WHAT YOU SHOULD DO:
Once the line containing "Dezember 2020" is found in the entries below, restate it and each following line word for word, stopping after the line containing "asistente, infirmiere și personal auxiliar.".

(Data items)

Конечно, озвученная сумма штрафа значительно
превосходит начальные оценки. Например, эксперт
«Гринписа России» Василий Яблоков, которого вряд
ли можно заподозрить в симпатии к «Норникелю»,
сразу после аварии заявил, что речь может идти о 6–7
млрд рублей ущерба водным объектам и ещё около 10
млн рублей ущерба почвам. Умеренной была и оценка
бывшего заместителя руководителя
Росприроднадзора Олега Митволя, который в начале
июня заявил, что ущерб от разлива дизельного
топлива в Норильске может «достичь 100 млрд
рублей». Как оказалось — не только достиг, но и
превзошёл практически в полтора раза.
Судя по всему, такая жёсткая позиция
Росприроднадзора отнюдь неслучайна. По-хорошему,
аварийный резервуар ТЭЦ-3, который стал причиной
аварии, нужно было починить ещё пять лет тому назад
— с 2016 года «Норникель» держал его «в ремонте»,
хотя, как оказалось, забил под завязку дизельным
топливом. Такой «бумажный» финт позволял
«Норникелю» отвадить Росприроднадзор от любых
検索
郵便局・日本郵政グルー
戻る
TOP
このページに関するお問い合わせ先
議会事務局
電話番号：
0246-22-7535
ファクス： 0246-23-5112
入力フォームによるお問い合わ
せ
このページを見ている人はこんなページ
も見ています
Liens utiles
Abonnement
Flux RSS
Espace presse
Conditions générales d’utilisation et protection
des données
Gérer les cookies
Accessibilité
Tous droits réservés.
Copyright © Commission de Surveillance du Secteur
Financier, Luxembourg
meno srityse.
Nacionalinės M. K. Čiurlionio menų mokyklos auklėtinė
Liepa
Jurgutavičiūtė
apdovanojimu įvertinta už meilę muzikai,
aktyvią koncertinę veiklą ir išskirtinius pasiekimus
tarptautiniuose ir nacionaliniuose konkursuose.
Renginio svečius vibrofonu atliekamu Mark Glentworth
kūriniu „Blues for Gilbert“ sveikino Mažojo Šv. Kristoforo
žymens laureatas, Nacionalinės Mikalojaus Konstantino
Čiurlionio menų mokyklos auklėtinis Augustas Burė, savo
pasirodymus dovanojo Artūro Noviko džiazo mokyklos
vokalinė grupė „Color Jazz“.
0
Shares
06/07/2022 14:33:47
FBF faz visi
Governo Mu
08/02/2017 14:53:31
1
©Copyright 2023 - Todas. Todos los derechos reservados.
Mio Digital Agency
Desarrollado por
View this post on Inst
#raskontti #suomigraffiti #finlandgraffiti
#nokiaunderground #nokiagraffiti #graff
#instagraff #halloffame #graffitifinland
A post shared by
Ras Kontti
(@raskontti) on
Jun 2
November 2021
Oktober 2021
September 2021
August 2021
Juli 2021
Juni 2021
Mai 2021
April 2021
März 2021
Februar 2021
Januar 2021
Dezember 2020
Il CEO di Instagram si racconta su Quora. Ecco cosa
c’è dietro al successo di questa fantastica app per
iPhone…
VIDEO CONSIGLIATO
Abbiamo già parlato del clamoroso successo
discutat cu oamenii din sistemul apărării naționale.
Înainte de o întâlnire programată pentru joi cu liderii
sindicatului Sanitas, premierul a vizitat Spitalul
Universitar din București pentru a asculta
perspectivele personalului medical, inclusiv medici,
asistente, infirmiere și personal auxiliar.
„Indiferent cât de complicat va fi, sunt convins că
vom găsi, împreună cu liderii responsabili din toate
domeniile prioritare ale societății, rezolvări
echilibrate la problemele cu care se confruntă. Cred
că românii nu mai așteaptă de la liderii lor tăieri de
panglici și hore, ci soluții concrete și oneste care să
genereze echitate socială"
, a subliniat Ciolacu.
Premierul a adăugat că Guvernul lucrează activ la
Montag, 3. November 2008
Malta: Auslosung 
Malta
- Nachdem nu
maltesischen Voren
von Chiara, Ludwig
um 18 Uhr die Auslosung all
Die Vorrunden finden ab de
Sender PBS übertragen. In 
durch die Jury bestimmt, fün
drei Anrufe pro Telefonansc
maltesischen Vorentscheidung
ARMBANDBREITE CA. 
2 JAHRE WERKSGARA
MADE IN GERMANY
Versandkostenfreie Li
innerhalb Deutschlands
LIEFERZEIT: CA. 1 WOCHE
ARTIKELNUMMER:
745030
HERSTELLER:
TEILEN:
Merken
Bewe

ANSWER TO THE EXERCISE:
Dezember 2020
Il CEO di Instagram si racconta su Quora. Ecco cosa
c’è dietro al successo di questa fantastica app per
iPhone…
VIDEO CONSIGLIATO
Abbiamo già parlato del clamoroso successo
discutat cu oamenii din sistemul apărării naționale.
Înainte de o întâlnire programată pentru joi cu liderii
sindicatului Sanitas, premierul a vizitat Spitalul
Universitar din București pentru a asculta
perspectivele personalului medical, inclusiv medici,
asistente, infirmiere și personal auxiliar.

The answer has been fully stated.